Nous sommes le 19 septembre 1886. Ce jour-là on inaugure à la Croix-Rousse pas moins de deux écoles publiques, l’école de la place du Commandant Arnaud et l’école de la rue Jacquard. Ces deux bâtiments sont imposants par leur taille et leur architecture, tout à fait dans l’esprit de la république triomphante qui les a fait édifier.

Les deux constructions se ressemblent beaucoup. Mêmes façades longilignes avec des rampes prévues pour l’éclairage. Dans les deux cas on a prévu une horloge pour donner l’heure car il ne faut pas laisser cette fonction aux clochers des églises voisines. A l’intérieur, c’est le même module qui prévaut avec chaque fois une école maternelle, une école de filles, une école de garçons. Les escaliers qui permettent d’accéder aux étages sont en pierre de Villebois.

L’éclairage est moderne : il est au gaz alors que dans les autres petites écoles plus anciennes il est encore à l’huile ou au pétrole. L’alimentation en eau se fait par la Compagnie mais, à l’école de la place du Commandant Arnaud, la faible pression dans les tuyaux a nécessité l’installation d’un bélier hydraulique pour qu’elle atteigne le logement des instituteurs. Enfin, un même système de chauffage a été prévu. On a installé dans les sous-sol un gros calorifère en briques réfractaires. Il fonctionne à la poussière de coke et produit une vapeur qui est pulsée dans des tuyaux traversant les salles de classe, juste sous les fenêtres.

Le journal Le Progrès dans son édition du lendemain 20 septembre fait une description dithyrambique des évènements.

« Nous venons d’assister à l’inauguration des groupes scolaires de la Croix-Rousse. Disons le immédiatement, cette fête a pris le caractère d’une grande manifestation patriotique qui a fait honneur à la population de cet arrondissement. Les maisons, les établissements publics sont pavoisés comme au 14 juillet et, dès midi, une  foule de vingt mille personnes a envahi l’immense boulevard pour voir défiler les nombreuses sociétés invitées à la fête et qui viennent se grouper devant la mairie du 4ème arrondissement…

Des salves d’artillerie ont donné le signal du défilé.
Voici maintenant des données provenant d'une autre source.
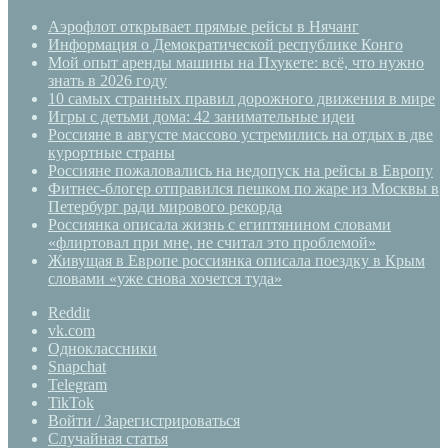
Аэрофлот открывает прямые рейсы в Нячанг
Информация о Демократической республике Конго
Мой опыт аренды машины на Пхукете: всё, что нужно
знать в 2026 году
10 самых странных правил дорожного движения в мире
Игры с детьми дома: 42 занимательные идеи
Россияне в августе массово устремились на отдых в две
курортные страны
Россияне пожаловались на недопуск на рейсы в Европу
Фитнес-блогер отправился пешком по жаре из Москвы в
Петербург ради мирового рекорда
Россиянка описала жизнь с египтянином словами
«флиртовал при мне, не считал это проблемой»
Живущая в Европе россиянка описала поездку в Крым
словами «уже снова хочется туда»
Reddit
vk.com
Одноклассники
Snapchat
Telegram
TikTok
Войти / Зарегистрироваться
Случайная статья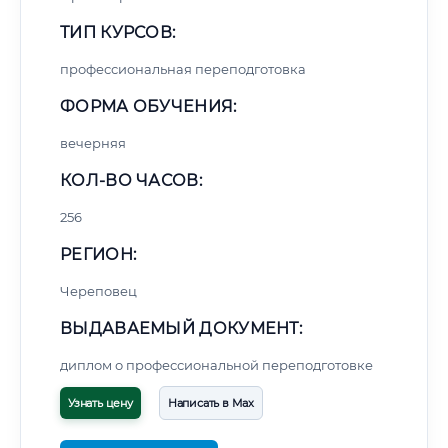
ТИП КУРСОВ:
профессиональная переподготовка
ФОРМА ОБУЧЕНИЯ:
вечерняя
КОЛ-ВО ЧАСОВ:
256
РЕГИОН:
Череповец
ВЫДАВАЕМЫЙ ДОКУМЕНТ:
диплом о профессиональной переподготовке
Узнать цену
Написать в Max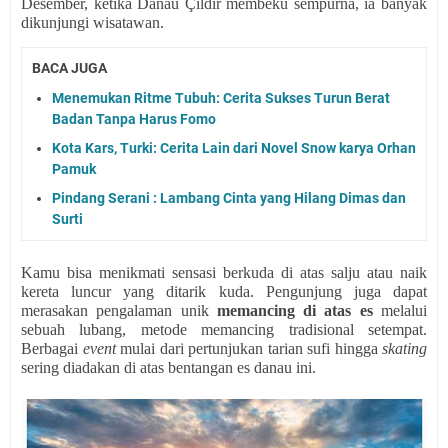
Desember, ketika Danau Çıldır membeku sempurna, ia banyak
dikunjungi wisatawan.
BACA JUGA
Menemukan Ritme Tubuh: Cerita Sukses Turun Berat
Badan Tanpa Harus Fomo
Kota Kars, Turki: Cerita Lain dari Novel Snow karya Orhan
Pamuk
Pindang Serani : Lambang Cinta yang Hilang Dimas dan
Surti
Kamu bisa menikmati sensasi berkuda di atas salju atau naik
kereta luncur yang ditarik kuda. Pengunjung juga dapat
merasakan pengalaman unik
memancing di atas es
melalui
sebuah lubang, metode memancing tradisional setempat.
Berbagai
event
mulai dari pertunjukan tarian sufi hingga
skating
sering diadakan di atas bentangan es danau ini.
La foule se masse sur les trottoirs, les tambours battent, les clairons sonnent. La 4ème compagnie des sapeurs Pompiers ouvre la marche, pendant que son excellente musique joue l’hymne national. Le bataillon scolaire suit avec ses clairons et, d’un bout à l’autre du boulevard est salué par des applaudissements bien mérités. Et, tour à tour, passent l’Harmonie du 1er arrondissement, les enfants de Perrache, les enfants d’Orphée, l’Union lyrique, la fanfare de Serin, la Lyre de Perrache, l’Harmonie Gauloise, la Société philharmonique du 6ème arrondissement, la Lyre lyonnaise….

M. Thévenet, député du Rhône devait prendre la parole au groupe scolaire de la rue Jacquard. A trois heures, l’éminent conférencier monte sur l’estrade au milieu des applaudissements pendant que l’harmonie du Rhône jouait la Marseillaise.. Le sympathique député du Rhône, après avoir adressé les remerciements aux organisateurs de la fête qui est une manifestation républicaine de tout un arrondissement, félicite le Conseil Municipal de Lyon de ne s’être point laissé arrêter par les critiques de la réaction et d’avoir construit ces palais où l’enfant d’ouvrier  pourra respirer, avec l’air et la lumière qui fortifient le corps, la lumière et la liberté qui grandissent les caractères et font les citoyens…  »

A la même heure a lieu l’inauguration de l’école de la place du Commandant Arnaud. Là, c’est le député Burdeau qui officie. Le journaliste rapporte : « Le conférencier a pris pour thème l’instruction ; il établit la comparaison entre l’éducation donnée autrefois par les associations religieuses et celle des instituteurs laïcs de nos jours. Les maisons d’école primaire étaient presque des gouges où l’enfant, privé d’air, dépérissait. On mettait dans les mains de l’enfant, en fait de livres, un abécédaire, le psautier, un catéchisme et c’était tout… »

Les festivités de la journée se terminent devant la mairie du 4ème où viennent se rassembler toutes les sociétés, bannières déployées. Le maire de Lyon, Gailleton, est là, entouré de toutes les notabilités pour procéder à la distribution des médailles commémoratives de l’événement. L’hymne national est joué encore une fois et on termine la journée par un lâcher de pigeons voyageurs.